**DATA RECORDS**
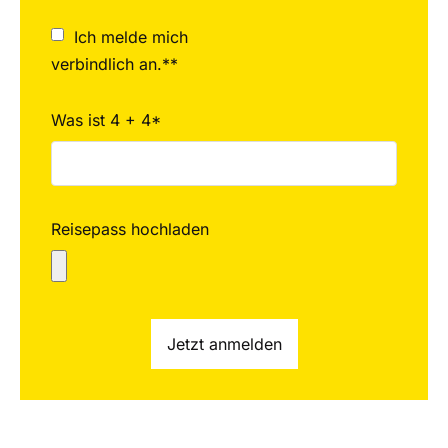
Ich melde mich
verbindlich an.**
Was ist 4 + 4*
Reisepass hochladen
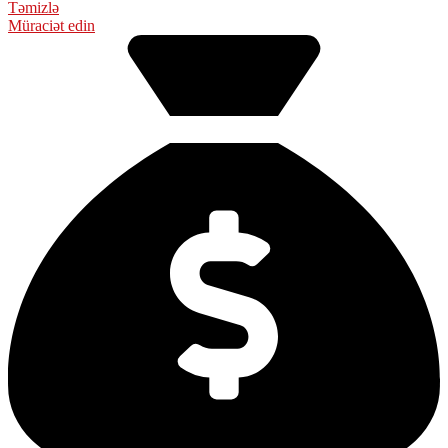
Təmizlə
Müraciət edin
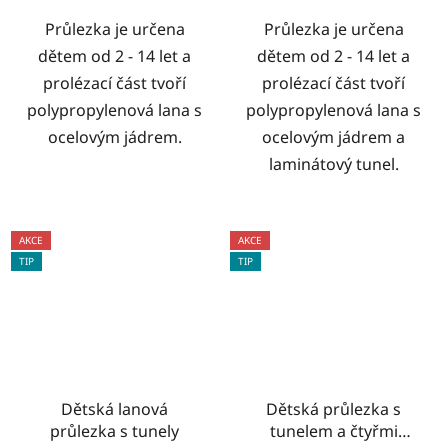
Průlezka je určena
Průlezka je určena
dětem od 2 - 14 let a
dětem od 2 - 14 let a
prolézací část tvoří
prolézací část tvoří
polypropylenová lana s
polypropylenová lana s
ocelovým jádrem.
ocelovým jádrem a
laminátový tunel.
AKCE
AKCE
TIP
TIP
Dětská lanová
Dětská průlezka s
průlezka s tunely
tunelem a čtyřmi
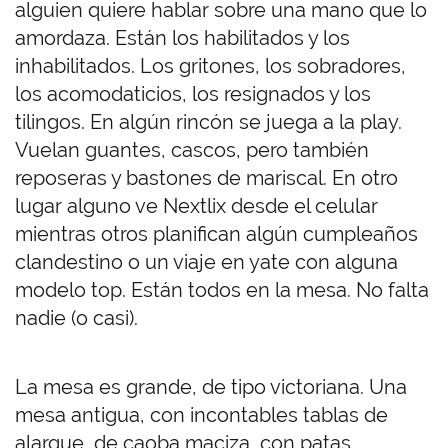
alguien quiere hablar sobre una mano que lo
amordaza. Están los habilitados y los
inhabilitados. Los gritones, los sobradores,
los acomodaticios, los resignados y los
tilingos. En algún rincón se juega a la play.
Vuelan guantes, cascos, pero también
reposeras y bastones de mariscal. En otro
lugar alguno ve Nextlix desde el celular
mientras otros planifican algún cumpleaños
clandestino o un viaje en yate con alguna
modelo top. Están todos en la mesa. No falta
nadie (o casi).
La mesa es grande, de tipo victoriana. Una
mesa antigua, con incontables tablas de
alargue, de caoba maciza, con patas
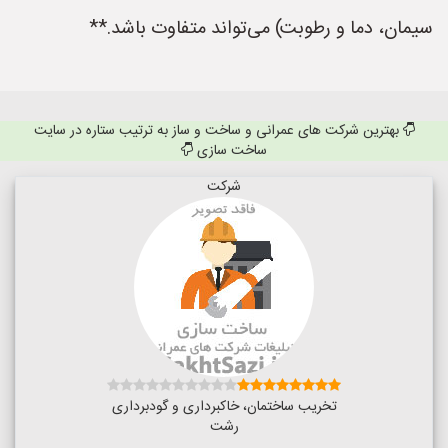
سیمان، دما و رطوبت) می‌تواند متفاوت باشد.**
بهترین شرکت های عمرانی و ساخت و ساز به ترتیب ستاره در سایت
ساخت سازی
شرکت
تخریب ساختمان، خاکبرداری و گودبرداری
رشت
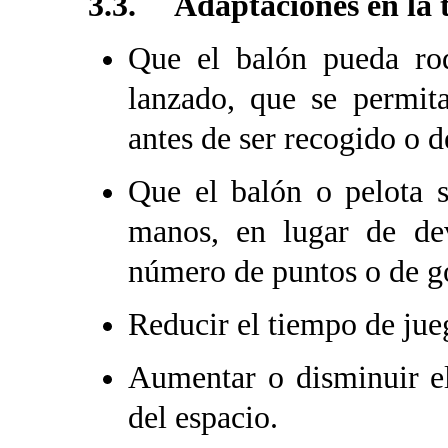
3.3. Adaptaciones en la 
Que el balón pueda rod
lanzado, que se permi
antes de ser recogido o d
Que el balón o pelota 
manos, en lugar de dev
número de puntos o de go
Reducir el tiempo de jue
Aumentar o disminuir e
del espacio.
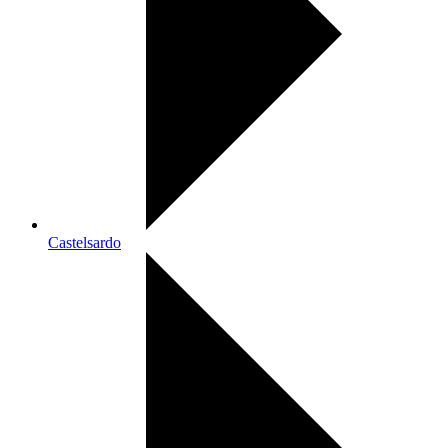
Castelsardo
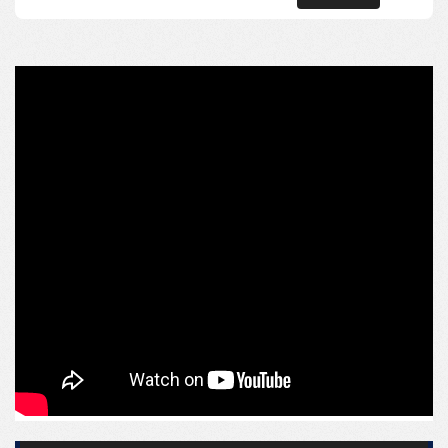
Depósito
Operação logística
Comércio
Oficina
Empresas em expansão
Aceita permuta e automóvel na negociação.
Entre em contato e conheça essa oportunidade exclusiva.
IMOVILL NEGÓCIOS IMOBILIÁRIOS
“Conectando pessoas aos melhores lugares para viver e ser feliz.”
Características do Imóvel
Banheiro de Serviço
Banheiro Social
Características do Empreendimento
Portão Eletrônico
Câmeras de Segurança
Acessibilidade para PNE
Endereço:
Rua BLUMENAU
Bairro dos Municípios
Balneário Camboriú /
SC
ver mapa abaixo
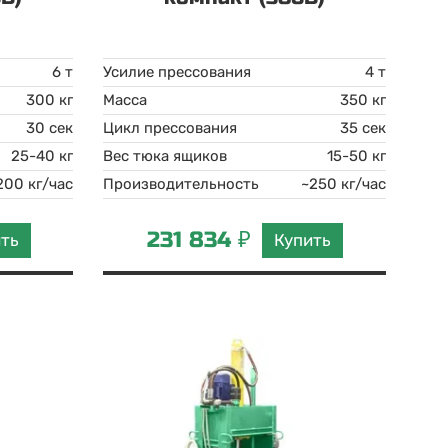
6 т
Усилие прессования
4 т
300 кг
Масса
350 кг
30 сек
Цикл прессования
35 сек
25-40 кг
Вес тюка ящиков
15-50 кг
200 кг/час
Производительность
~250 кг/час
231 834 ₽
ить
Купить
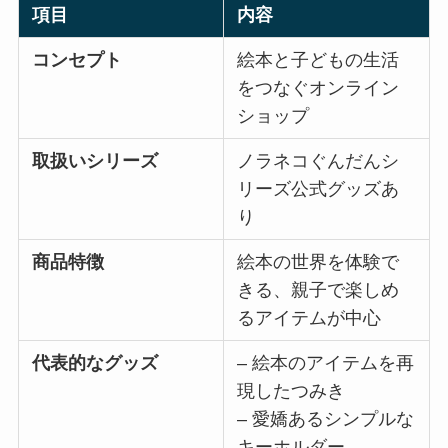
項目
内容
コンセプト
絵本と子どもの生活
をつなぐオンライン
ショップ
取扱いシリーズ
ノラネコぐんだんシ
リーズ公式グッズあ
り
商品特徴
絵本の世界を体験で
きる、親子で楽しめ
るアイテムが中心
代表的なグッズ
– 絵本のアイテムを再
現したつみき
– 愛嬌あるシンプルな
キーホルダー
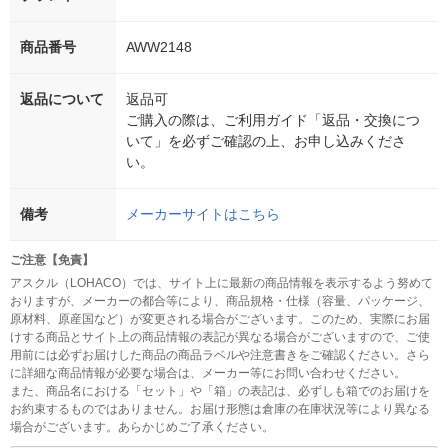
商品番号
AWW2148
返品について
返品可
ご購入の際は、ご利用ガイド「返品・交換につ
いて」を必ずご確認の上、お申し込みくださ
い。
備考
メーカーサイトはこちら
ご注意【免責】
アスクル（LOHACO）では、サイト上に最新の商品情報を表示するよう努めて
おりますが、メーカーの都合等により、商品規格・仕様（容量、パッケージ、
原材料、原産国など）が変更される場合がございます。このため、実際にお届
けする商品とサイト上の商品情報の表記が異なる場合がございますので、ご使
用前には必ずお届けした商品の商品ラベルや注意書きをご確認ください。さら
に詳細な商品情報が必要な場合は、メーカー等にお問い合わせください。
また、商品名における「セット」や「箱」の表記は、必ずしも箱でのお届けを
お約束するものではありません。お届け形態は倉庫の在庫状況等により異なる
場合がございます。あらかじめご了承ください。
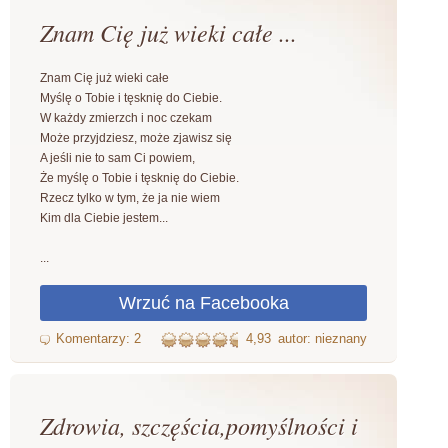
Znam Cię już wieki całe ...
Znam Cię już wieki całe
Myślę o Tobie i tęsknię do Ciebie.
W każdy zmierzch i noc czekam
Może przyjdziesz, może zjawisz się
A jeśli nie to sam Ci powiem,
Że myślę o Tobie i tęsknię do Ciebie.
Rzecz tylko w tym, że ja nie wiem
Kim dla Ciebie jestem...
...
4,93
autor: nieznany
Zdrowia, szczęścia,pomyślności i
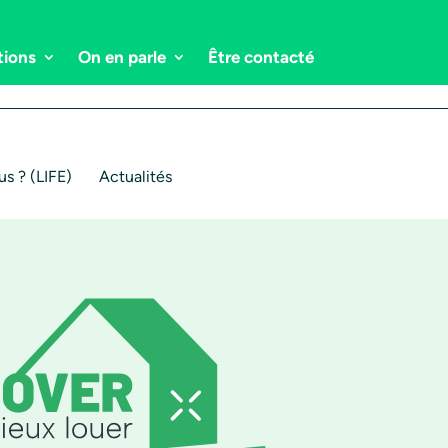
tions
On en parle
Être contacté
s ? (LIFE)
Actualités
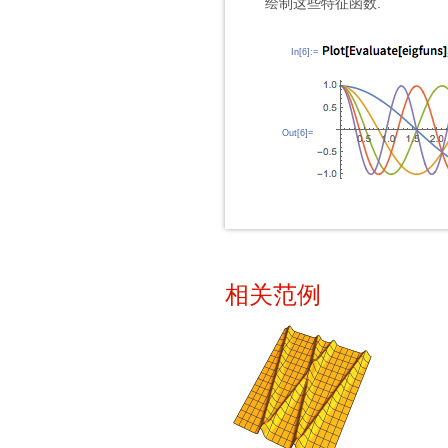
绘制这些特征函数.
In[6]:=
Out[6]=
相关范例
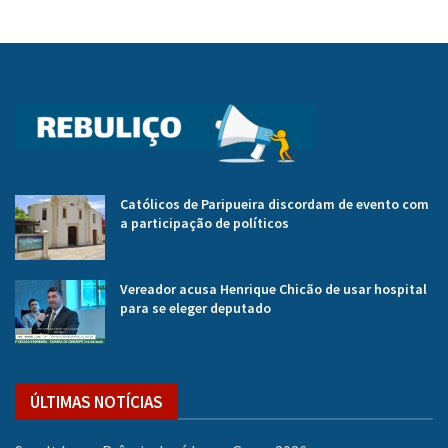
Católicos de Paripueira discordam de evento com
a participação de políticos
Vereador acusa Henrique Chicão de usar hospital
para se eleger deputado
ÚLTIMAS NOTÍCIAS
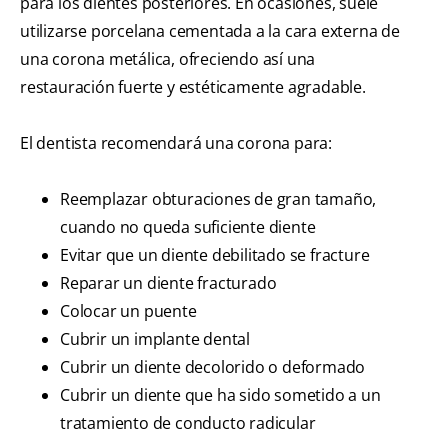
para los dientes posteriores. En ocasiones, suele
utilizarse porcelana cementada a la cara externa de
una corona metálica, ofreciendo así una
restauración fuerte y estéticamente agradable.
El dentista recomendará una corona para:
Reemplazar obturaciones de gran tamaño,
cuando no queda suficiente diente
Evitar que un diente debilitado se fracture
Reparar un diente fracturado
Colocar un puente
Cubrir un implante dental
Cubrir un diente decolorido o deformado
Cubrir un diente que ha sido sometido a un
tratamiento de conducto radicular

**PROMPT**
Quote the data above exactly from the line with "Reisepass hochladen" to the line with "lanzado, que se permi", both ends counted, and nothing else. Pictures don't go in.

**ANSWER SECTION**
Reisepass hochladen
Təmizlə
Müraciət edin
Průlezka je určena
Průlezka je určena
dětem od 2 - 14 let a
dětem od 2 - 14 let a
prolézací část tvoří
prolézací část tvoří
polypropylenová lana s
polypropylenová lana s
ocelovým jádrem.
ocelovým jádrem a
laminátový tunel.
AKCE
AKCE
TIP
TIP
Dětská lanová
Dětská průlezka s
průlezka s tunely
tunelem a čtyřmi
alguien quiere hablar sobre una mano que lo
amordaza. Están los habilitados y los
inhabilitados. Los gritones, los sobradores,
los acomodaticios, los resignados y los
tilingos. En algún rincón se juega a la play.
Vuelan guantes, cascos, pero también
reposeras y bastones de mariscal. En otro
lugar alguno ve Nextlix desde el celular
mientras otros planifican algún cumpleaños
clandestino o un viaje en yate con alguna
modelo top. Están todos en la mesa. No falta
nadie (o casi).
La mesa es grande, de tipo victoriana. Una
mesa antigua, con incontables tablas de
alargue, de caoba maciza, con patas
سیمان، دما و رطوبت) می‌تواند متفاوت باشد.**
بهترین شرکت های عمرانی و ساخت و ساز به ترتیب ستاره در سایت
ساخت سازی
شرکت
تخریب ساختمان، خاکبرداری و گودبرداری
رشت
3.3. Adaptaciones en la 
Que el balón pueda rod
lanzado, que se permi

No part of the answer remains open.